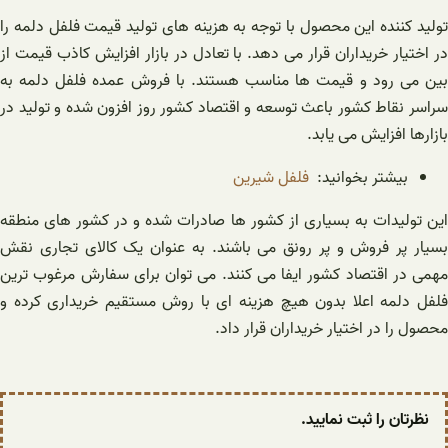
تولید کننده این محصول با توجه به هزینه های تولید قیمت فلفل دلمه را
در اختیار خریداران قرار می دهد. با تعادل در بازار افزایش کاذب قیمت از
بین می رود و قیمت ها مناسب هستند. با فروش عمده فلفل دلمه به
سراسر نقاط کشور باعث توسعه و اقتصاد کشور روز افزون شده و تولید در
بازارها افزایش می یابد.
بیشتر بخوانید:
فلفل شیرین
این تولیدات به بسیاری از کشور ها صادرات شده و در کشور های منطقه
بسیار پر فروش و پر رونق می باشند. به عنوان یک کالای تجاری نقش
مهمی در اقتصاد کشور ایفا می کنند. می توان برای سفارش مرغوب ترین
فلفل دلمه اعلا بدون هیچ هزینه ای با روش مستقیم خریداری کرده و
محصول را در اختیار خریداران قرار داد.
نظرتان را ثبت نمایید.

▶ **Work task**
Without the pictures, output the full listing exactly as it stands.

▶ **Solution for this exercise**
تولید کننده این محصول با توجه به هزینه های تولید قیمت فلفل دلمه را
در اختیار خریداران قرار می دهد. با تعادل در بازار افزایش کاذب قیمت از
بین می رود و قیمت ها مناسب هستند. با فروش عمده فلفل دلمه به
سراسر نقاط کشور باعث توسعه و اقتصاد کشور روز افزون شده و تولید در
بازارها افزایش می یابد.
بیشتر بخوانید:
فلفل شیرین
این تولیدات به بسیاری از کشور ها صادرات شده و در کشور های منطقه
بسیار پر فروش و پر رونق می باشند. به عنوان یک کالای تجاری نقش
مهمی در اقتصاد کشور ایفا می کنند. می توان برای سفارش مرغوب ترین
فلفل دلمه اعلا بدون هیچ هزینه ای با روش مستقیم خریداری کرده و
محصول را در اختیار خریداران قرار داد.
نظرتان را ثبت نمایید.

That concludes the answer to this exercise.